Jon Rahm avoided a two-shot penalty Thursday at the British Open. (Getty Images)

The Spaniard was embroiled in a potential penalty situation two weeks ago at the Dubai Duty Free Irish Open. Rahm was several shots in the lead on the 13th hole at Portstewart Golf Club in the final round when a rules official met up with him to talk about how he marked his ball on the sixth green.

On that par 3, Rahm was facing an 18-incher for par, but his ball was directly in front of the mark of playing opponent Daniel Im.

In order to avoid putting his mark on Im’s, Rahm marked his ball to the side before moving it over a putterhead length to get out of Im’s line.

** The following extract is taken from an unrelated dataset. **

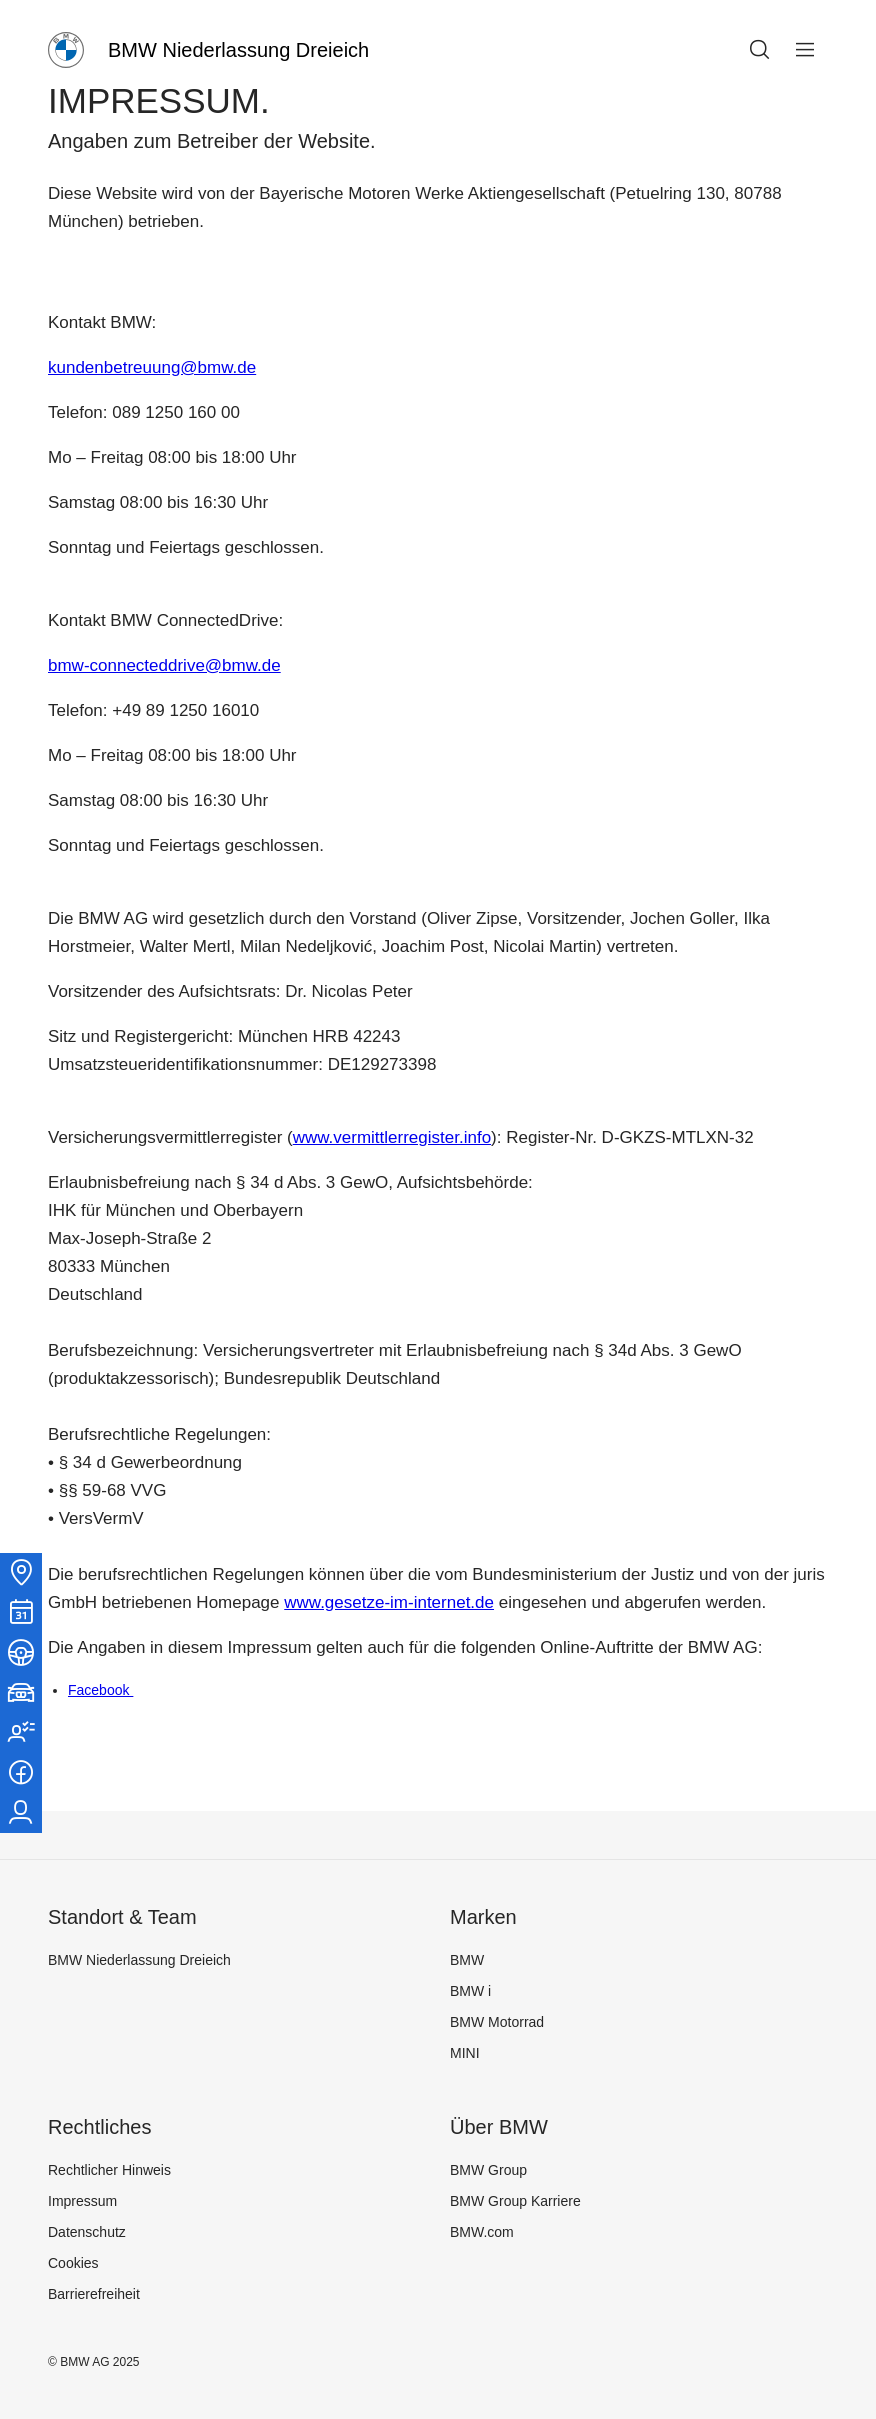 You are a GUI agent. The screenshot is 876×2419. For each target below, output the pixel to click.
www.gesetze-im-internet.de (389, 1602)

When Rahm replaced his ball to putt out, he moved it that putterhead length back but from there appeared to mark the ball in front rather than to the side.

Viewers emailed about a potential infraction and social media blew up about the two-shot penalty that seemed inevitable for violating Rule 20-7c (playing from the wrong place).

But in a controversial decision, officials did not penalize Rahm. The parties felt Rahm had not put the ball back down in front, and that he had used reasonable judgement to put the ball back in the same place as before.

This reasonable judgement standard is a new one implemented following the mis-marking penalty fiasco that cost Lexi Thompson the ANA Inspiration. In the end, Rahm avoided penalty thanks to this standard and won by six.

Rahm said it’s been frustrating to be involved in two rules situations in the span of three weeks. But he isn’t letting it bother him because he knows he has no control over the final decision.

“At the end of the day it’s no my call, honestly,” Rahm said. “I can describe what happened as honestly and truthfully as possible, and as detailed as can happen, and they make the judgment call. it’s up to them. They did say it was a very fine line, but the decision is up to them. I would’ve been fine with whatever. They’re the rules officials; they know the rules better than any of us, and it’s their call. I said the same two weeks ago.”

So while Rahm has to feel good about the 69 he fired Thursday. He likely feels just as good knowing that he was cleared of any wrongdoing.